My nonprofit, Vitamin Angels, started off 26 years ago with no capital, no credentials and no celebrity to help us get the word out. In many ways, there was no reason we should have survived, but we did. During these intervening years, we competed against much larger, behemoth nonprofits, and still came out on top. Here are some of the lessons I have learned.

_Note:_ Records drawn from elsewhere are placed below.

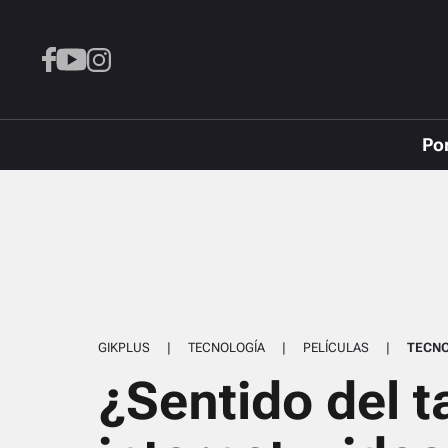
Po
GIKPLUS
|
TECNOLOGÍA
|
PELÍCULAS
|
TECNO
¿Sentido del t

1. No name recognition is OK.

Don’t let the fact that you are unknown deter you. My nonprofit once competed against two of the biggest nonprofits in the world with billions of dollars in assets and major name recognition. My nonprofit was unknown, but we used this to our advantage. Our name wasn’t on every checkout counter and would not be lost — we were unique. Use what makes your organization unique as a strength, even if you aren’t a big name.

2. Be responsive.

Most large nonprofits move slowly. They have committees and many layers of approval to get through before starting partnerships. Small nonprofits can turn on a dime. When my nonprofit was competing for a contract, there were times when we’d get a 30-page list of questions on Friday, and we’d work all weekend so we would have a response by Monday morning. While you don’t necessarily need to do that, it’s crucial that your small nonprofit is agile and responsive in order to grow. 

3. Customize. 

Big nonprofits often have a menu for how you can donate. You give a certain amount, and you get one benefit from column A and one from column B. Don’t be a one-size-fits-all organization. As a small nonprofit you can tailor your offering for the specific company you are going after.

4. Start small.

Many nonprofit giants have a high bar as a point of entry — you have to donate $50,000 to even begin a partnership. One of our biggest partners today (in the high six-figure range) started out with a $5,000 donation.

5. Find a working board.

Find a board that is willing to work for you. They don’t have to be the biggest names like the big nonprofits have. People who have connections with potential partners can do you a world of good.

6. Think big.

Don’t be afraid to take on a major goal that is yours and yours alone. Our first major goal was to eliminate global childhood blindness caused by vitamin A deficiency. No one else had ever said that, and it got people’s attention. You can always backfill capacity later.

7. What you don’t know can be your greatest ally. 

Early on we did many things that were “impossible.” We didn’t know that it was unrealistic to go after a partnership with a billion-dollar company given our size. But we came up with a compelling program and that company became our first large corporate sponsor. 

8. Leverage passion.

Passion goes a long way. A small organization with a leader who is really on fire can display passion in a way that the large organizations cannot. With the nonprofit giants, it is likely that a partner will be pitched by a development person. It is very unlikely the president or CEO will ever be there for an initial meeting; they’re just too busy. Let your potential partners see who you are. Your people can be your greatest resource to show potential partners that you are all in. Passion is infectious and very attractive to companies you want to work with.

9. Zero in.

Don’t try to be all things to all people. Large organizations can build homes and feed people and educate children and offer medical care. As a small nonprofit, you need to find one thing you’re good at and focus on that. For my organization, it was evidence-based nutrition interventions. For Charity Water, it was digging wells. For Toms, it was shoes. For WE, it was rallying young people. With a specific focus, you can become the expert.

10. Focus on resonance.

Find your base of support. Who will resonate the most with your message and your focus? Giant organizations are always looking for the big funders. You can find your niche and be successful there. Once you have a base, you can begin to build. For my organization, it was the natural products industry, vitamin manufacturers and companies selling nutritional supplements. They already believed in what we were doing, and by partnering with us, they could also show their customers they were doing good.

Bottom Line

Don’t worry about being first. Just be better. My organization was not the only organization distributing vitamins when we started, but we did customize our message for a specific audience. Charity Water was not the first organization to dig wells, but it was the first to craft compelling marketing pitches. WE didn’t invent working with youth, but it created outrageous stadium events to draw in young people in a way no one else had ever attempted.

The list goes on, but the message remains: You can compete against the large organizations. You just have to stop looking at what you don’t have (i.e., money, name recognition, celebrities, etc.) and focus on your greatest asset: a unique brand with tons of passion and a creative drive to succeed.